Preller’s still a wild card, no doubt. It’s uncertain how other teams will deal with him going forward, it’s uncertain if he’s going to follow the rules, and it’s uncertain if, in the end, he’ll be able to put everything together and turn the Padres into a winning organization. But the early returns are positive, particularity if you chalk up 2015’s failed spending spree to an overexcited rookie GM and an impatient ownership group. There’s a chance that Preller is just really good at this—good at finding young players and good at putting together a cohesive player development staff and good at finding (and rehabilitating) low-cost major-league contributors (like Pomeranz or Melvin Upton or even Jon Jay). The simple realization that a rebuild was necessary—rather than doubling down on a failed win-now experiment—is a feather in Preller’s (bucket) hat.

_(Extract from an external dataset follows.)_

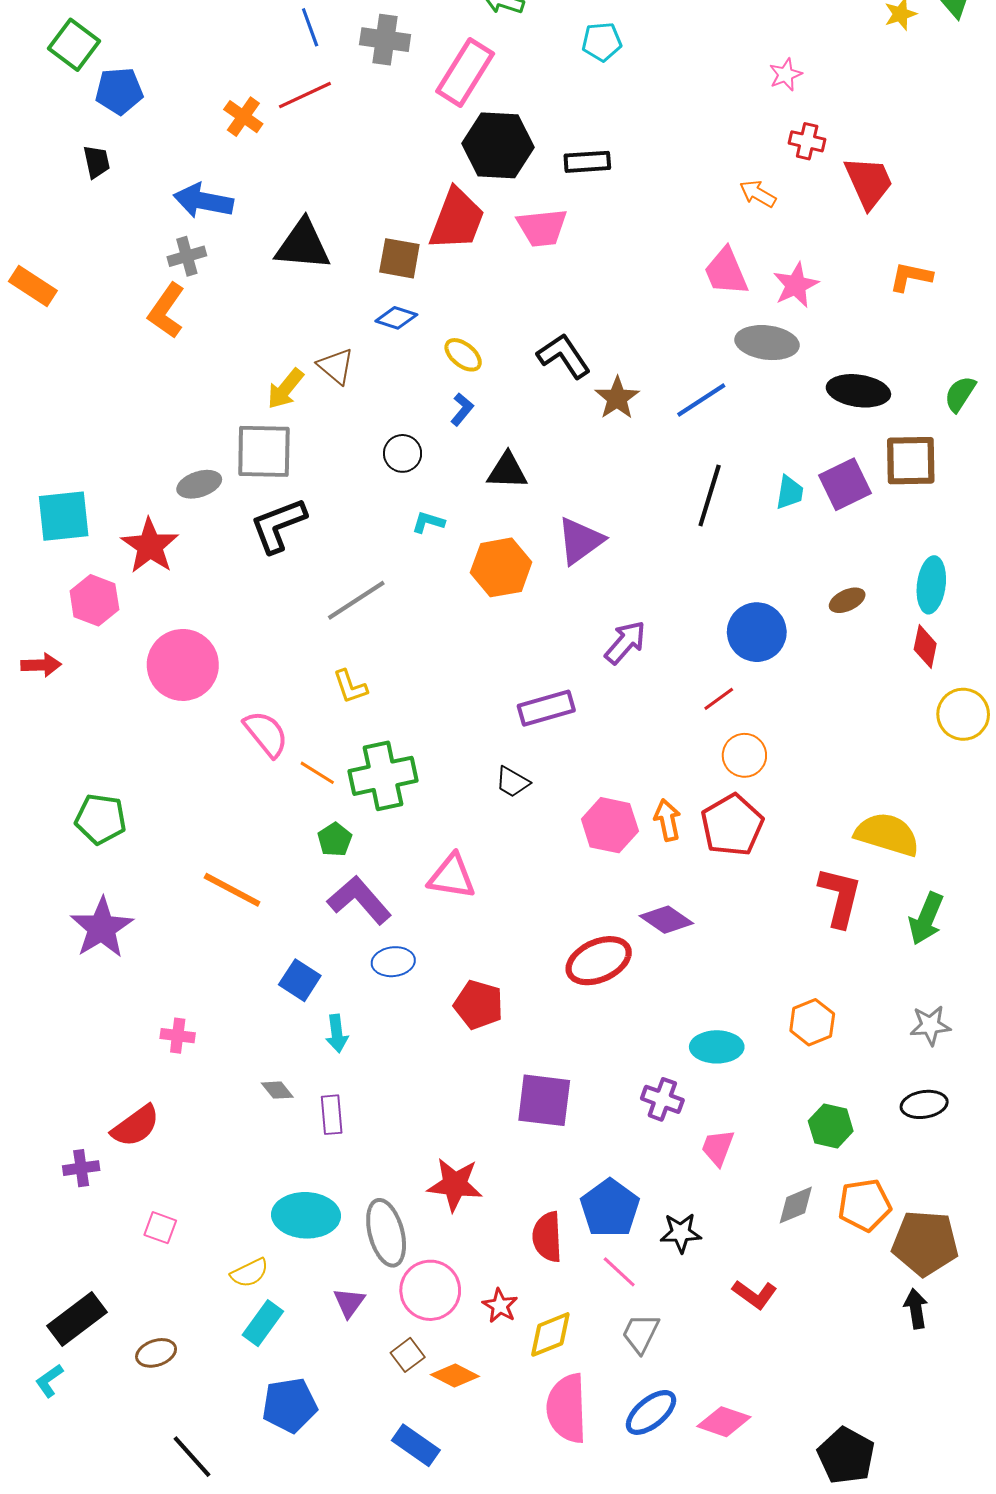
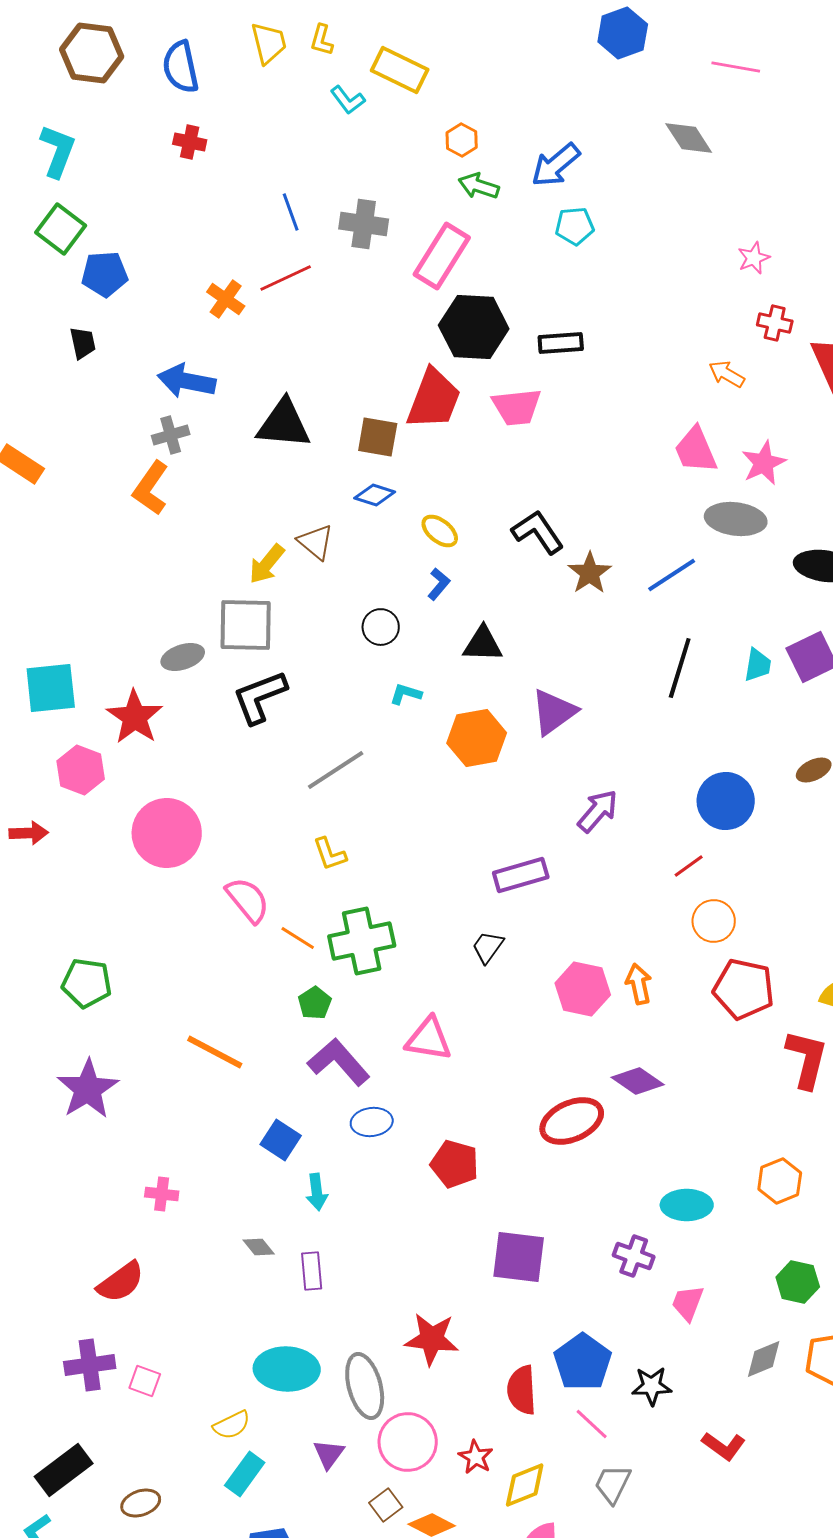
black trapezoid: (512, 782) -> (488, 947), turned 96
red pentagon: (732, 825) -> (744, 989), moved, turned -30
purple cross: (81, 1168) -> (90, 1365), moved, size x1.4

Hiring [insert name here] to take over baseball ops is going to take decision-making power away from Preller. It’s probably going to result in some personnel changes and some org-wide philosophical changes, and it’s going to reduce Preller to a glorified director of international scouting. Maybe that’s the end game for Preller, if this whole GM thing doesn’t work out. But I’m certainly not ready to give up on it yet, particularly for an organization that changes executives like a blogger changes his socks. It’s time to hold off on the reset button for a change. The Padres hired Preller to run baseball operations two years ago, and as risky as it might be, now isn’t the time to backpedal on that move (especially with Dee no longer clouding the picture). It’s time to take a chance on Preller, to take a calculated risk, to believe that what you’re doing is going to work, no safety nets needed.